Reviewed By: ljyuva83

Differential Revision: D65451305

fbshipit-source-id: a77a5457283d7993d4b68b18bb7736c8cf4d7f64
---
 torchrec/inference/include/torchrec/inference/GPUExecutor.h | 2 +-
 torchrec/inference/inference_legacy/src/GPUExecutor.cpp     | 2 +-
 torchrec/inference/modules.py                               | 2 ++
 3 files changed, 4 insertions(+), 2 deletions(-)
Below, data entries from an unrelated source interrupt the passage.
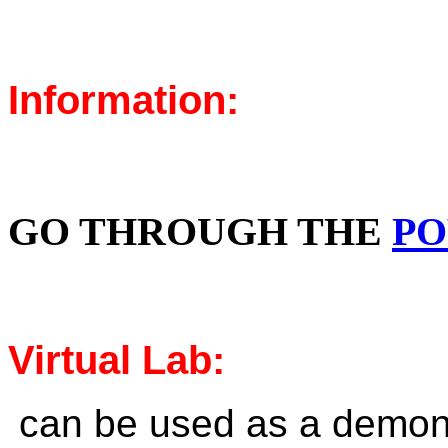
Information:
GO THROUGH THE
PO
Virtual Lab:
can be used as a demons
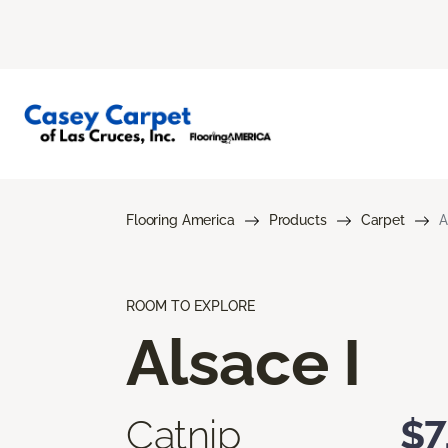
Flooring America
Products
Carpet
A
ROOM TO EXPLORE
Alsace I
Catnip
$7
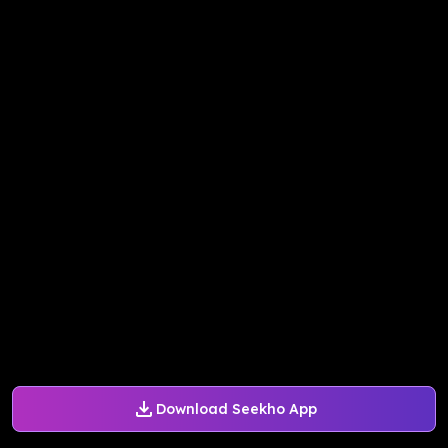
Download Seekho App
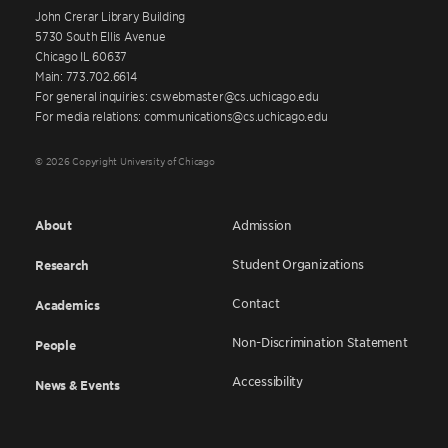
John Crerar Library Building
5730 South Ellis Avenue
Chicago IL 60637
Main: 773.702.6614
For general inquiries: cswebmaster@cs.uchicago.edu
For media relations: communications@cs.uchicago.edu
© 2026 Copyright University of Chicago
About
Admission
Student Organizations
Research
Contact
Academics
Non-Discrimination Statement
People
Accessibility
News & Events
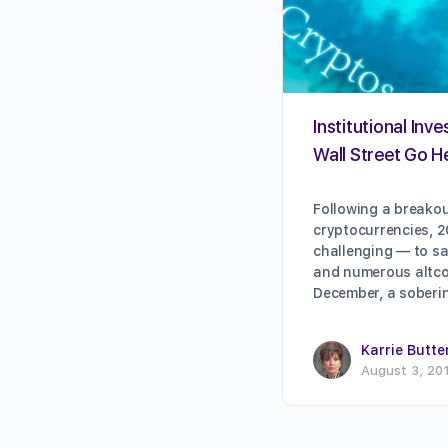
Institutional Inve
Wall Street Go H
Following a breakou
cryptocurrencies, 2
challenging — to sa
and numerous altcoin
December, a sober
Karrie Butte
August 3, 20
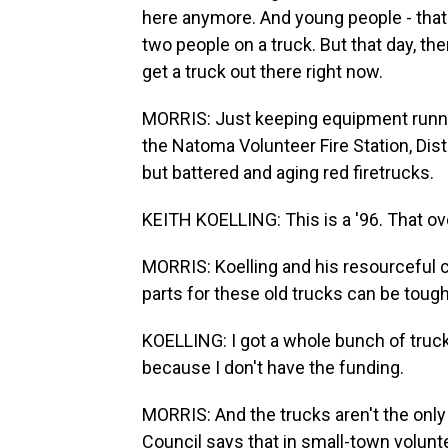
here anymore. And young people - that's
two people on a truck. But that day, th
get a truck out there right now.
MORRIS: Just keeping equipment runni
the Natoma Volunteer Fire Station, Distr
but battered and aging red firetrucks.
KEITH KOELLING: This is a '96. That ove
MORRIS: Koelling and his resourceful c
parts for these old trucks can be tough
KOELLING: I got a whole bunch of trucks
because I don't have the funding.
MORRIS: And the trucks aren't the only 
Council says that in small-town volunte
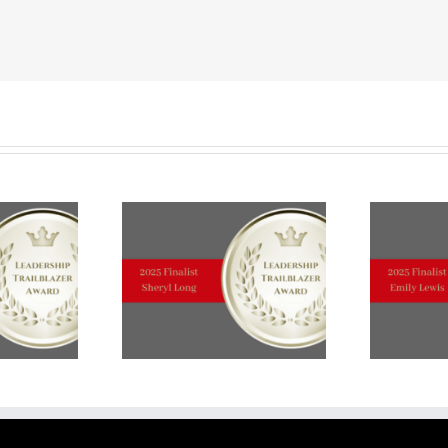
TRAILBLAZER
TOP
TEN
FINALIST
Michelle
Kivela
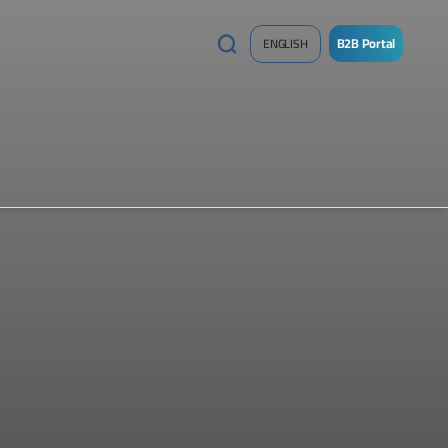
B2B Portal
ENGLISH
/
Sign
up
Now
!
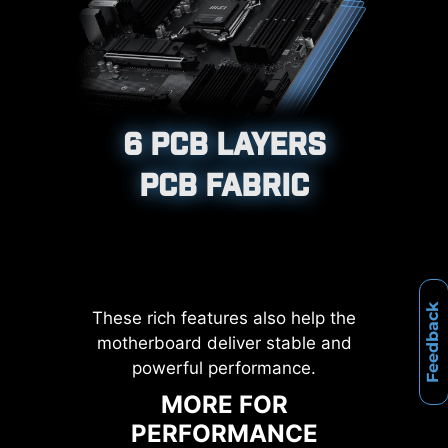
XMP, and High-Efficiency Mode,
etc.
12%
Corrosive resistance IO Shield to
help improve static electricity and
UP TO
MEMORY
6 PCB LAYERS
reduce electromagnetic radiation
LATENCY REDUCTION
noise from the system as well as
PCB FABRIC
more durable compare to
traditional IO Shields.
Feedback
These rich features also help the
motherboard deliver stable and
powerful performance.
MORE FOR
PERFORMANCE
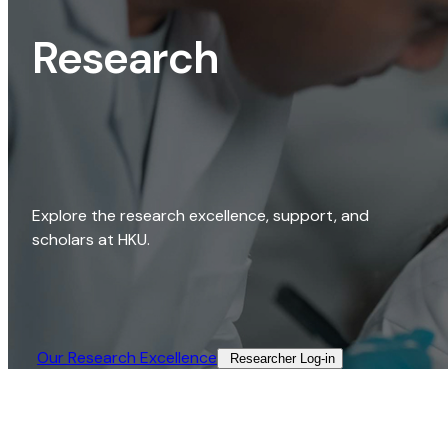
Research
Explore the research excellence, support, and
scholars at HKU.
Our Research Excellence​
Researcher Log-in​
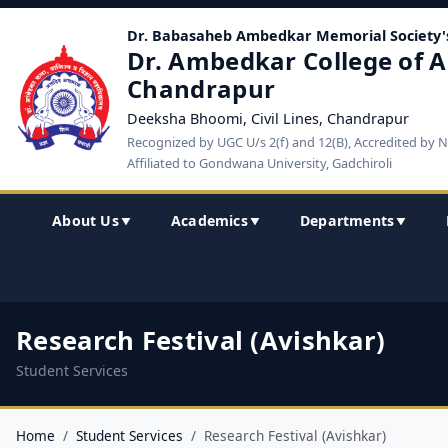
Dr. Babasaheb Ambedkar Memorial Society'
Dr. Ambedkar College of A
Chandrapur
Deeksha Bhoomi, Civil Lines, Chandrapur
Recognized by UGC U/s 2(f) and 12(B), Accredited by 
Affiliated to Gondwana University, Gadchiroli
About Us
Academics
Departments
▼
▼
▼
Research Festival (Avishkar)
Student Services
Home
Student Services
Research Festival (Avishkar)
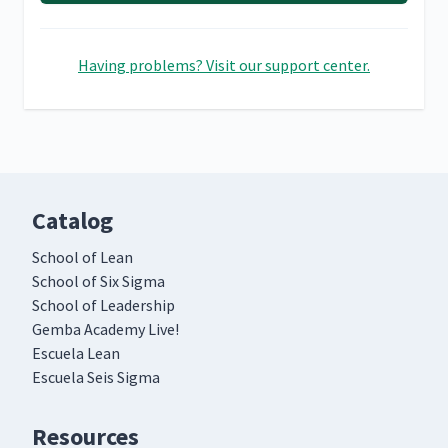
Having problems? Visit our support center.
Catalog
School of Lean
School of Six Sigma
School of Leadership
Gemba Academy Live!
Escuela Lean
Escuela Seis Sigma
Resources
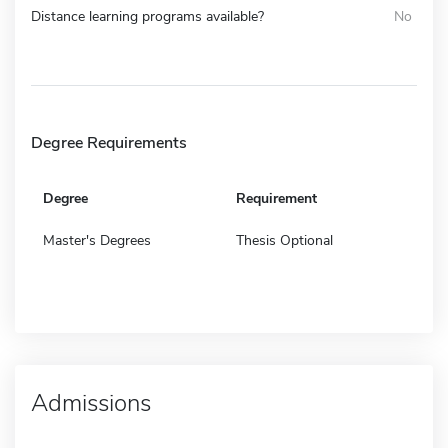
Distance learning programs available?
No
Degree Requirements
Degree
Requirement
Master's Degrees
Thesis Optional
Admissions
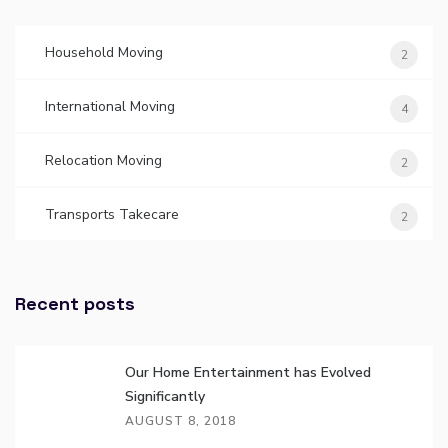
Household Moving
2
International Moving
4
Relocation Moving
2
Transports Takecare
2
Recent posts
Our Home Entertainment has Evolved
Significantly
AUGUST 8, 2018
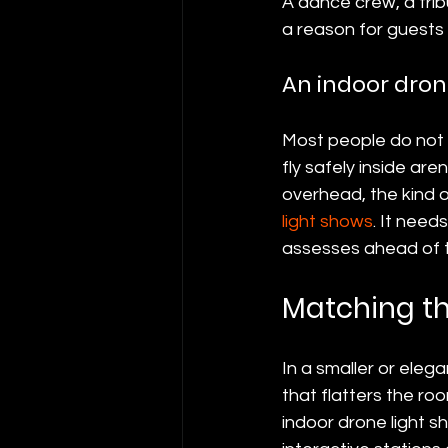
A dance crew, a trib
a reason for guests 
An indoor dron
Most people do not 
fly safely inside ar
overhead, the kind o
light shows
. It need
assesses ahead of 
Matching th
In a smaller or elega
that flatters the ro
indoor drone light s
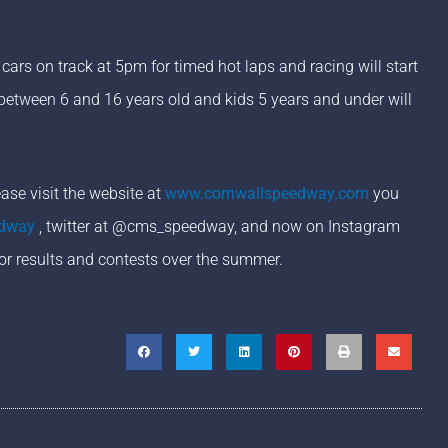
ars on track at 5pm for timed hot laps and racing will start
 between 6 and 16 years old and kids 5 years and under will
se visit the website at
www.cornwallspeedway.com
you
edway
, twitter at @cms_speedway, and now on Instagram
or results and contests over the summer.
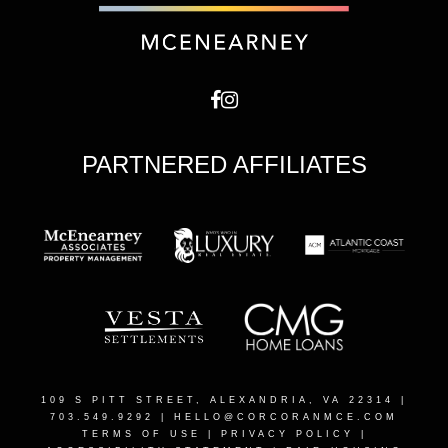
PARTNERED AFFILIATES
109 S PITT STREET, ALEXANDRIA, VA 22314
|
703.549.9292 |
HELLO@CORCORANMCE.COM
TERMS OF USE
|
PRIVACY POLICY
|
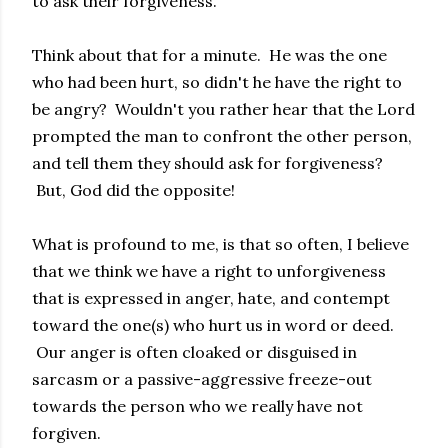
to ask their forgiveness.
Think about that for a minute. He was the one
who had been hurt, so didn't he have the right to
be angry? Wouldn't you rather hear that the Lord
prompted the man to confront the other person,
and tell them they should ask for forgiveness?
But, God did the opposite!
What is profound to me, is that so often, I believe
that we think we have a right to unforgiveness
that is expressed in anger, hate, and contempt
toward the one(s) who hurt us in word or deed.
Our anger is often cloaked or disguised in
sarcasm or a passive-aggressive freeze-out
towards the person who we really have not
forgiven.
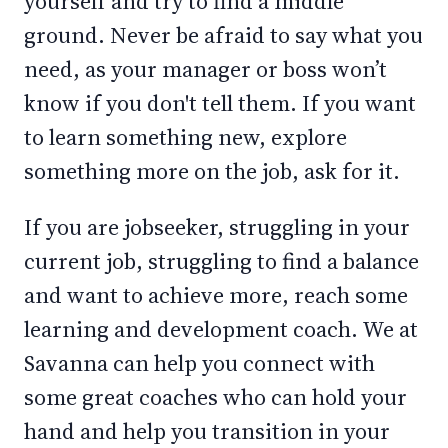
yourself and try to find a middle
ground. Never be afraid to say what you
need, as your manager or boss won’t
know if you don't tell them. If you want
to learn something new, explore
something more on the job, ask for it.
If you are jobseeker, struggling in your
current job, struggling to find a balance
and want to achieve more, reach some
learning and development coach. We at
Savanna can help you connect with
some great coaches who can hold your
hand and help you transition in your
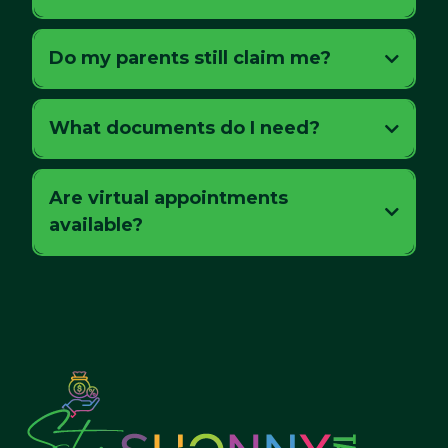
Do my parents still claim me?
What documents do I need?
Are virtual appointments
available?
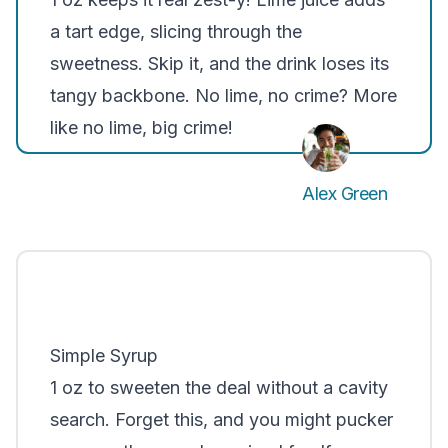
a tart edge, slicing through the
sweetness. Skip it, and the drink loses its
tangy backbone. No lime, no crime? More
like no lime, big crime!
Alex Green
Simple Syrup
1 oz to sweeten the deal without a cavity
search. Forget this, and you might pucker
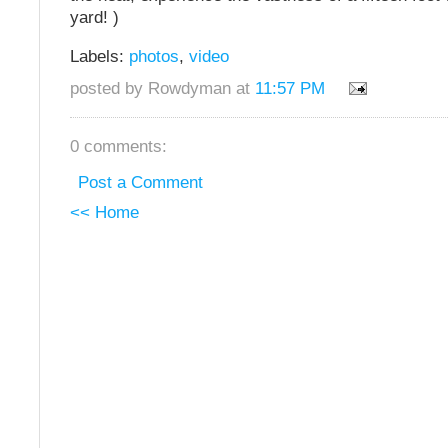
yard! )
Labels:
photos
,
video
posted by Rowdyman at
11:57 PM
0 comments:
Post a Comment
<< Home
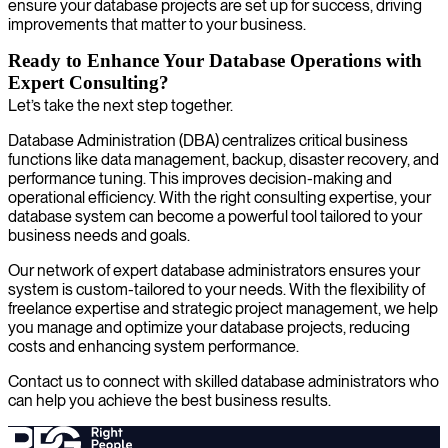
ensure your database projects are set up for success, driving
improvements that matter to your business.
Ready to Enhance Your Database Operations with
Expert Consulting?
Let’s take the next step together.
Database Administration (DBA) centralizes critical business
functions like data management, backup, disaster recovery, and
performance tuning. This improves decision-making and
operational efficiency. With the right consulting expertise, your
database system can become a powerful tool tailored to your
business needs and goals.
Our network of expert database administrators ensures your
system is custom-tailored to your needs. With the flexibility of
freelance expertise and strategic project management, we help
you manage and optimize your database projects, reducing
costs and enhancing system performance.
Contact us to connect with skilled database administrators who
can help you achieve the best business results.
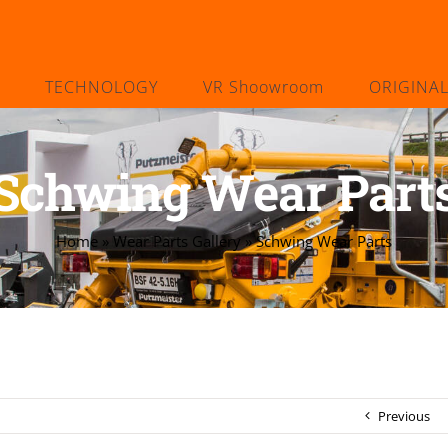
TECHNOLOGY
VR Shoowroom
ORIGINA
Schwing Wear Part
Home
»
Wear Parts Gallery
»
Schwing Wear Parts
Previous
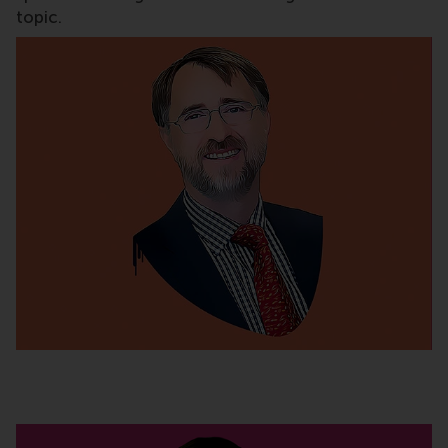
topic.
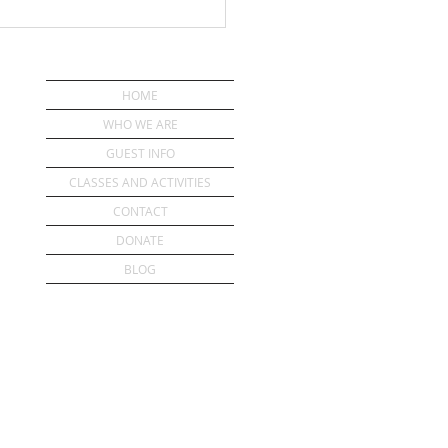
HOME
WHO WE ARE
GUEST INFO
CLASSES AND ACTIVITIES
CONTACT
DONATE
BLOG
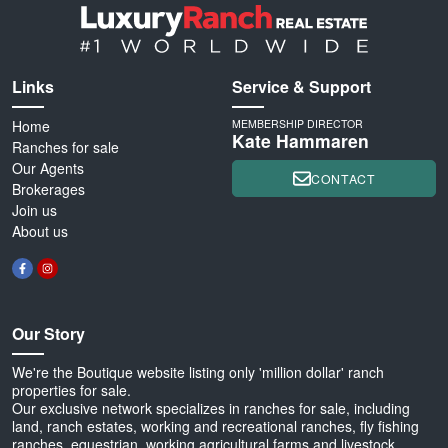
Links
Service & Support
Home
MEMBERSHIP DIRECTOR
Kate Hammaren
Ranches for sale
Our Agents
CONTACT
Brokerages
Join us
About us
Our Story
We're the Boutique website listing only 'million dollar' ranch
properties for sale.
Our exclusive network specializes in ranches for sale, including
land, ranch estates, working and recreational ranches, fly fishing
ranches, equestrian, working agricultural farms and livestock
diff --git a/torchrec/inference/include/torchrec/inference/GPUExecutor.h b/torchrec/inference/include/torchrec/inference/GPUExecutor.h
index 00c93668b..d2d289670 100644
--- a/torchrec/inference/include/torchrec/inference/GPUExecutor.h
+++ b/torchrec/inference/include/torchrec/inference/GPUExecutor.h
@@ -32,7 +32,7 @@
 #include "torchrec/inference/BatchingQueue.h"
 #include "torchrec/inference/Observer.h"
 #include "torchrec/inference/ResultSplit.h"
-#include "torchrec/inference/include/torchrec/inference/Observer.h"
+#include "torchrec/inference/include/torchrec/inference/Observer.h" // @manual
 
 namespace torchrec {
 
diff --git a/torchrec/inference/inference_legacy/src/GPUExecutor.cpp b/torchrec/inference/inference_legacy/src/GPUExecutor.cpp
index 38b00ad21..8178ed3f0 100644
--- a/torchrec/inference/inference_legacy/src/GPUExecutor.cpp
+++ b/torchrec/inference/inference_legacy/src/GPUExecutor.cpp
@@ -25,7 +25,7 @@
 #include <folly/stop_watch.h>
 #include <gflags/gflags.h>
 #include <glog/logging.h>
-#include <torch/csrc/autograd/profiler.h>
+#include <torch/csrc/autograd/profiler.h> // @manual
 
 // remove this after we switch over to multipy externally for torchrec
 #ifdef FBCODE_CAFFE2
diff --git a/torchrec/inference/modules.py b/torchrec/inference/modules.py
index 1dd1735bc..fb8c9c21d 100644
--- a/torchrec/inference/modules.py
+++ b/torchrec/inference/modules.py
@@ -488,6 +488,7 @@ def shard_quant_model(
     sharders: Optional[List[ModuleSharder[torch.nn.Module]]] = None,
     device_memory_size: Optional[int] = None,
     constraints: Optional[Dict[str, ParameterConstraints]] = None,
+    ddr_cap: Optional[int] = None,
 ) -> Tuple[torch.nn.Module, ShardingPlan]:
     """
     Shard a quantized TorchRec model, used for generating the most optimal model for inference and
@@ -557,6 +558,7 @@ def shard_quant_model(
         compute_device=compute_device,
         local_world_size=world_size,
         hbm_cap=hbm_cap,
+        ddr_cap=ddr_cap,
     )
     batch_size = 1
     model_plan = trec_dist.planner.EmbeddingShardingPlanner(